Sylviane Schwer et Jean-Michel Hoppan présentent un dossier thématique intitulé « Temps et systèmes de numération », dont les cinq articles représentent une partie des travaux de l’opération de recherche « Conter le temps compté » conduite dans le cadre de la Fédération de Recherche Typologie et Universaux Linguistiques entre 2014 et 2018 et visant à étudier les relations entre systèmes de numération et systèmes calendaires dans les langues du monde.

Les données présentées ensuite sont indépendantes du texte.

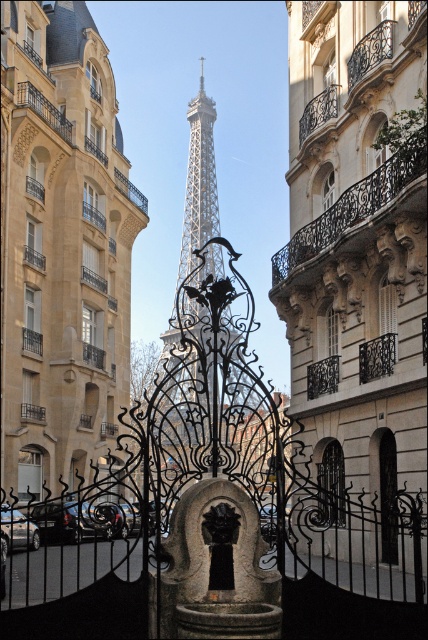 Can you confirm if smooth stone tower at center is positioned above black wrought iron gate at center?

Yes.

Is smooth stone tower at center to the left of black wrought iron gate at center from the viewer's perspective?

Yes, smooth stone tower at center is to the left of black wrought iron gate at center.

Between point (35, 342) and point (350, 612), which one is positioned behind?

Positioned behind is point (35, 342).

Locate an element on the screen. This screenshot has width=428, height=640. smooth stone tower at center is located at coordinates [62, 244].

Which is below, smooth stone tower at center or white metallic eiffel tower at center?

smooth stone tower at center is below.

Between point (59, 365) and point (199, 115), which one is positioned in front?

Positioned in front is point (59, 365).

Image resolution: width=428 pixels, height=640 pixels. What are the coordinates of `smooth stone tower at center` in the screenshot? It's located at (62, 244).

Is point (321, 579) less distant than point (193, 124)?

Yes, it is in front of point (193, 124).

Which is behind, point (100, 625) or point (196, 216)?

Point (196, 216)

You are a GUI agent. You are given a task and a screenshot of the screen. Output one action in this format:
    pyautogui.click(x=<x>, y=<y>)
    Task: Click on the black wrought iron gate at center
    This screenshot has width=428, height=640.
    Given the screenshot: What is the action you would take?
    pyautogui.click(x=345, y=612)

Les articles abordent les systèmes de numération en wolof (contribution de Maximilien Guérin) et dans des langues amérindiennes modernes ou anciennes de plusieurs familles : l’aymara et le quechua (Carmen González), le maya (Jean-Michel Hoppan et Sylviane Schwer), le nahuatl (Marc Thouvenot), ainsi que l’inuktitut (Marc-Antoine Mahieu).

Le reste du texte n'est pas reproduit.